> **Work instructions**: Search the records below for "sind" and copy every line it turns up in.

Collected data:
>>>
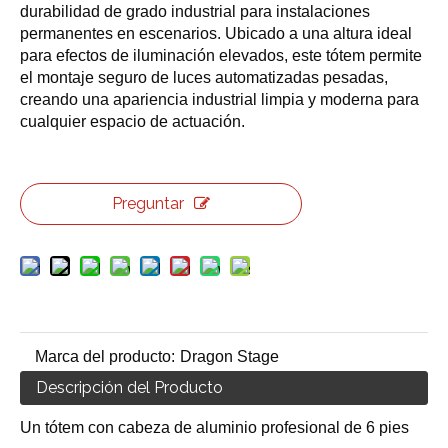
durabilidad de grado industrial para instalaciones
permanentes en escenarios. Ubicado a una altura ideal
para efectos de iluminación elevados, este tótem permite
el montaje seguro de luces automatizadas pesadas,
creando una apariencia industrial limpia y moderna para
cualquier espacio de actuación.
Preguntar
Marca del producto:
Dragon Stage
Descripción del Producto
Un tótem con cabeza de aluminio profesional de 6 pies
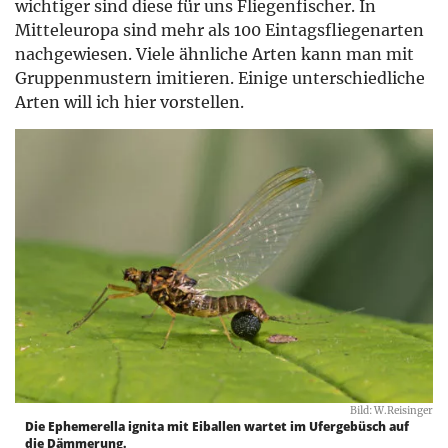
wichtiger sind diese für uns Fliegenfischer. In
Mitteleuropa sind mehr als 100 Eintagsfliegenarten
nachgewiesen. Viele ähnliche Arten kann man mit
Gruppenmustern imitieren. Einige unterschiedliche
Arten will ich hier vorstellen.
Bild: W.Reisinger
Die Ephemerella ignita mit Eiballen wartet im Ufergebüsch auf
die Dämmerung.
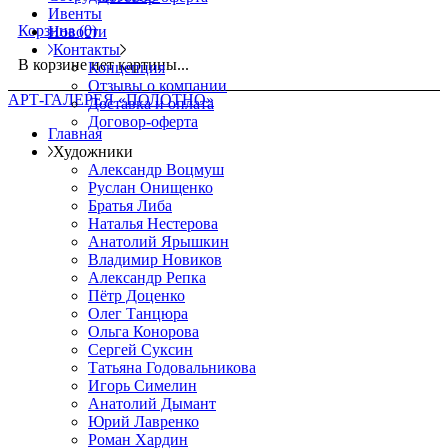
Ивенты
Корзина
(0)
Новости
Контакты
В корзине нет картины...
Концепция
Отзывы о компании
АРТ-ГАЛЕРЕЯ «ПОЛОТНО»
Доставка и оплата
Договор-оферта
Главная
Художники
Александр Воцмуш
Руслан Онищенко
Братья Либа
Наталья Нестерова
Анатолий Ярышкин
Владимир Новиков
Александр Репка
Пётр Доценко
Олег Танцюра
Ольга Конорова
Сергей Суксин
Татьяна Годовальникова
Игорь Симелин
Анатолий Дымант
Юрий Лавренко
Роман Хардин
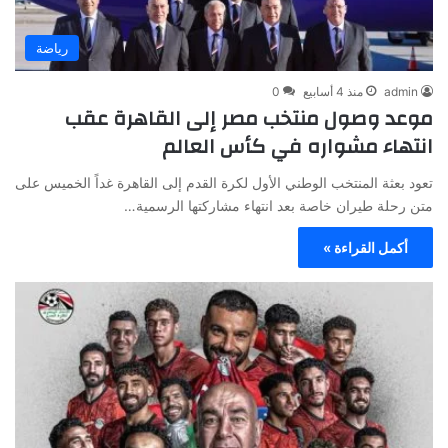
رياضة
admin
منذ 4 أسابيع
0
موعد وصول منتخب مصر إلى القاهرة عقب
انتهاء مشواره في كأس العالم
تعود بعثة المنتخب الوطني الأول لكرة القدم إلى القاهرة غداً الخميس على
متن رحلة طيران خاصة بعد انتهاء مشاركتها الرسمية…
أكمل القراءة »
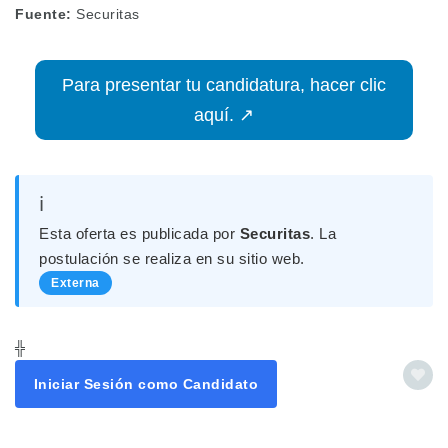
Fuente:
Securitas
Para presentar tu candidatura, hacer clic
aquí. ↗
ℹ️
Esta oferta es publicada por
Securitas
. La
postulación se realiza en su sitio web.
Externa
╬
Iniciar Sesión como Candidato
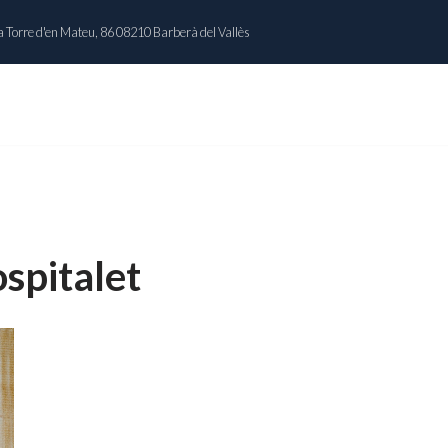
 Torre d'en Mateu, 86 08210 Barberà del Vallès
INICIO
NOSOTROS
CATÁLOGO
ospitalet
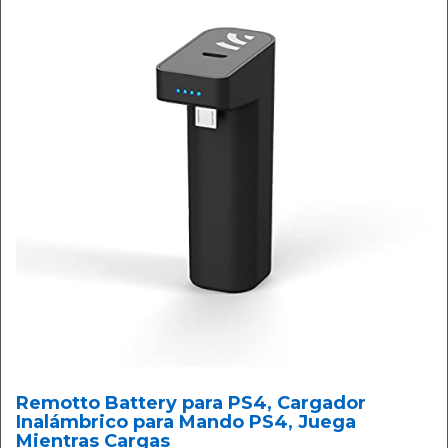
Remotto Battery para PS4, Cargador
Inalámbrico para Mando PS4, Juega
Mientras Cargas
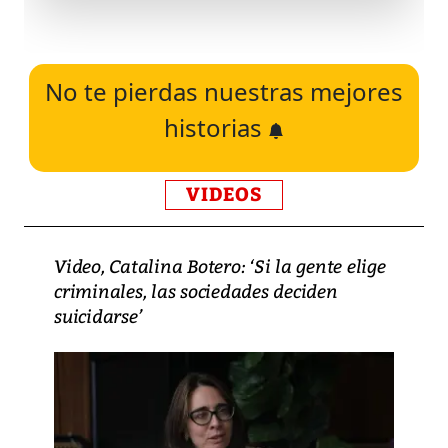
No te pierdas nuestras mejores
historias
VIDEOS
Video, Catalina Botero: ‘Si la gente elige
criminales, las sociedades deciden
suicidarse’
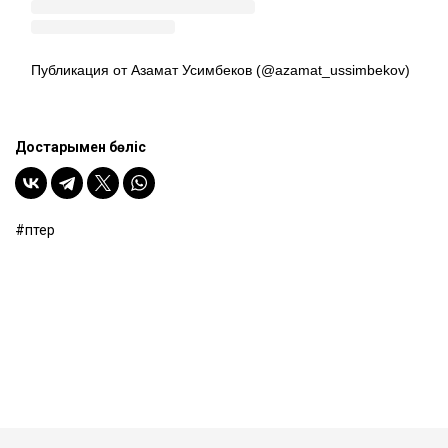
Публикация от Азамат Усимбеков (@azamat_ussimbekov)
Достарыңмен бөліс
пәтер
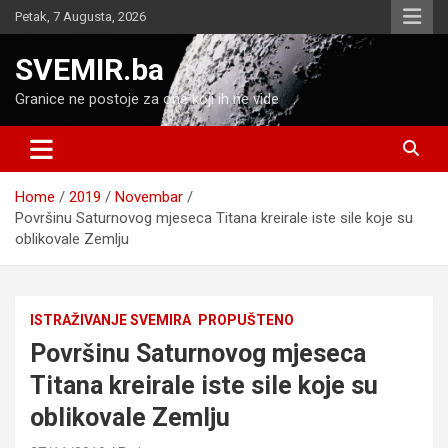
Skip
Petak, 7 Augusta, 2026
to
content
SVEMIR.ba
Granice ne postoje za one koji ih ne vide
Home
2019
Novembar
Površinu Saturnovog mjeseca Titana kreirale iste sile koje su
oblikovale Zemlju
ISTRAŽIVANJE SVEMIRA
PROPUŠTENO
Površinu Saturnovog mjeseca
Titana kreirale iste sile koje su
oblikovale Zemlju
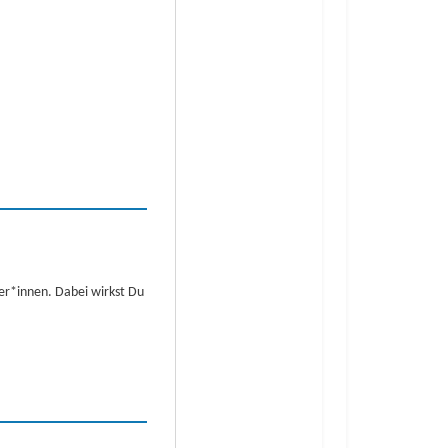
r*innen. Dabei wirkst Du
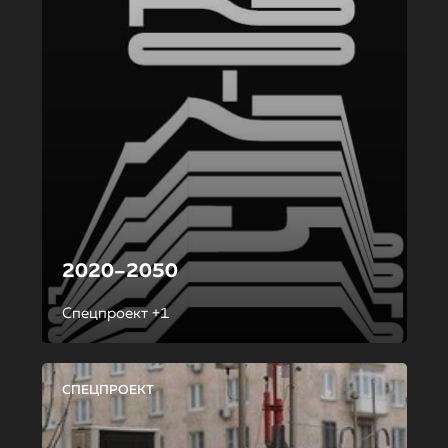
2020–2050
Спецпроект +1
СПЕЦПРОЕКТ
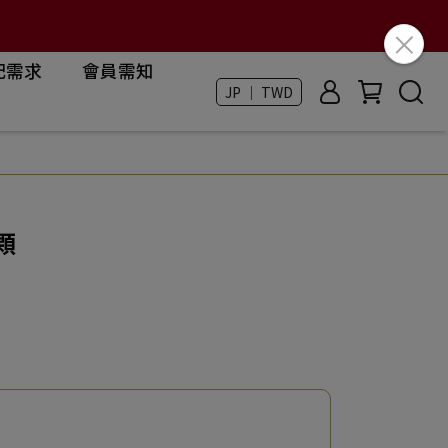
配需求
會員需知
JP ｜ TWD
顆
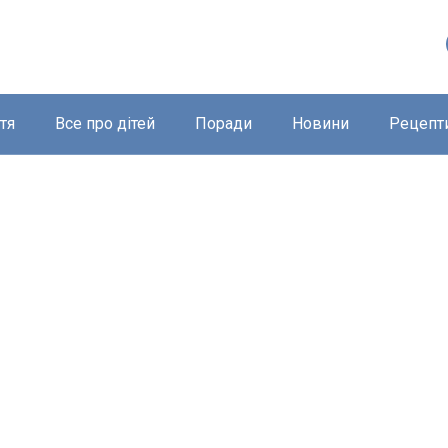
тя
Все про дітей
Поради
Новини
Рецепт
<<<
> **Exercise answer**:
wichtiger sind diese für uns Fliegenfischer. In
Mitteleuropa sind mehr als 100 Eintagsfliegenarten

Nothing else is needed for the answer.